The second is Pippo the Fool, a children’s book written by Tracey Fern and illustrated by Pau Estrada. The books cover much of the same ground. Indeed, Pippo the Fool uses King’s Brunelleschi’s Dome as a reference (yes, it is a children book that lists its references – be still my beating heart). Pippo the Fool, however, is meant as a narrative illustration of an individual genius triumphing over the odds and bullies based upon Brunelleschi’s life; whereas Brunelleschi’s Dome is an exploration of history.

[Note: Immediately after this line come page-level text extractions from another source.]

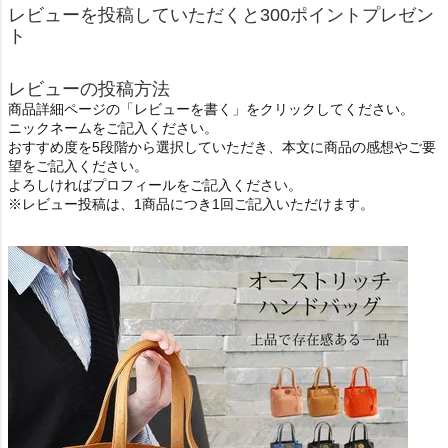
レビューを投稿していただくと300ポイントプレゼン
ト
レビューの投稿方法
商品詳細ページの「レビューを書く」をクリックしてください。
ニックネームをご記入ください。
おすすめ度を5段階から選択していただき、本文に商品の感想やご要
望をご記入ください。
よろしければプロフィールをご記入ください。
※レビュー投稿は、1商品につき1回ご記入いただけます。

Brunelleschi was inarguably a genius. He combined study of ancient architecture and visionary creativity led him to invention well ahead of his time. He also seems to have been a bit of a jerk. The conflict between his admirable genius and questionable personal behavior – petty jealousies, cruel pranks, etc – is a major element of King’s Brunelleschi’s Dome. The reader is meant to be impressed by Brunelleschi’s genius, and this reader was. The reader is not meant to like Brunelleschi as a man, and this reader didn’t (although Donatello seemed to find a way).
Pippo the Fool implies some of these personal foibles, but does not dwell on them – compromise for the narrative. Estrada mentions in the illustrator’s notes that all these Renaissance geniuses seemed to be rather unlikable human beings.
The different goals of these two books lead to some distinct differences in the way particular events are handled. In particular, the contrast in treatments of Il Badalone, Brunelleschi’s failed effort to create a gigantic amphibious cart for the transport of marble. Il Badalone was an expensive fiasco and an embarrassment. In Pippo the Fool, the ambitious, failed invention is treated as evidence of Brunelleschi’s genius alongside the revolutionary hoist (perhaps his greatest invention) created to efficiently haul building materials up to the dome.
Where the children’s book is necessarily more limited in the themes it can explore, King is able to add a dimension. It is notable that the failed inventions of Brunelleschi met the same criticism, opposition, and initial encouragement as his strokes of true genius. This highlights a truth often lost in genius hero narratives. Geniuses succeed despite criticism sometimes. They also fail as predicted by their critics. The critics are not always wrong, even if they have been in the past – a lesson worth remembering when one sees the rhetoric of the genius overcoming critics used as a substitute for real evidence.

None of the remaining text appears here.